Por lo demás, estás tranquila porque ya has organizado y hasta el milímetro, todo el itinerario. Tranquila. Te repites. Todo saldrá según lo previsto. Tienes en mente desde los temas candentes a tratar, hasta los que sabes por experiencia, no hay que abordar. Asoma el día. Tu gran día. Aterrizas en Moscú. Te acompaña tu equipo de trabajo y tu inseparable secretaria. En cuanto a la intérprete, de la que desconoces su nombre, (como de todas las intérpretes con las que has trabajado), has quedado con ella en el mismo hotel donde va a tener lugar hoy el evento. Cuatro horas restan para la reunión. Le pides a tu secretaria que llame a la intérprete para confirmar el meeting point. Más que nada para quedarte tranquila. Te gusta tenerlo todo controlado. Tu secretaria marca su número. Le llama. Un tono de llamada. Dos. Respira. Cuatro. No coge. Llama de nuevo. Nada. Le dices que insista. Ocho intentos. Nueve. Nada. Si al menos comunicara… Tendría que tener las llamadas registradas. Lo intenta de nuevo. Ahora con internet. Ni siquiera está en línea. Vaya. Hablas con tu secretaria y barajas  la posibilidad de tener su teléfono fijo en la agenda que compartes con ella. Oh… vamos. Hoy no. Hoy no me puedes fallar. No. No hoy.

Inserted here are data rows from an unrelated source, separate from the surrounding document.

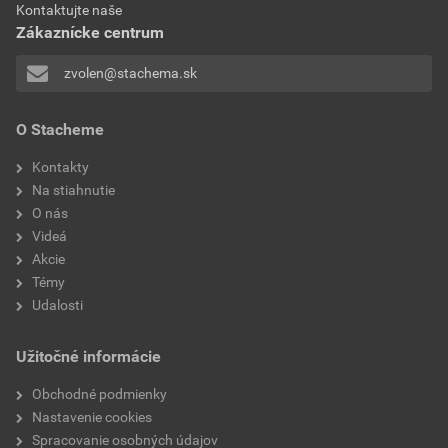
AN100 Samozákladujúci antikorózny náter 3v1- PoZ
Kontaktujte naše
Zákaznícke centrum
Stiahnuť
PDF
Veľkosť
0,20 MB
zvolen@stachema.sk
Technický list
O Stacheme
AN100 Samozákladujúci antikorózny náter 3v1- TL
Kontakty
Stiahnuť
PDF
Na stiahnutie
Veľkosť
0,35 MB
O nás
Videá
Akcie
Témy
Udalosti
Užitočné informácie
Obchodné podmienky
Nastavenie cookies
Spracovanie osobných údajov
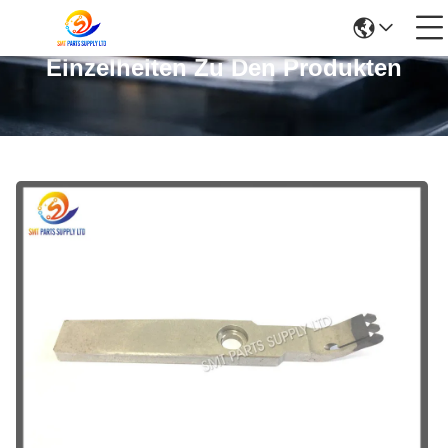
Einzelheiten Zu Den Produkten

Sin la intérprete, el encuentro finaliza con un muy ligero y soso apretón de manos, después de dos largas y difíciles horas de negociación. Os habéis entendido en un inglés fluido por vuestra parte, menos mal, pero excesivamente torpe y oxidado por la suya. Las miradas de tus clientes, desconfiadas y en exceso desaprobatorias respecto a vuestro estudiado proyecto de inversión conjunto, delatan más que las palabras.
Al llegar la noche, cuando lo único que deseas es llegar a la habitación del hotel, tus colaboradores te piden un feedback de la jornada. No les hace falta porque la cara que les pongo es el espejo de mi alma. De un alma exhausta. Jamás hubieras imaginado que en las manos de una traductora  desconocida y tan poco profesional, recaería el peso y la responsabilidad de seis años intensos de duro trabajo. Antes de apagar la luz, llamas a tu secretaria y le preguntas: “ ¿Sabes cómo se llama la Intérprete?.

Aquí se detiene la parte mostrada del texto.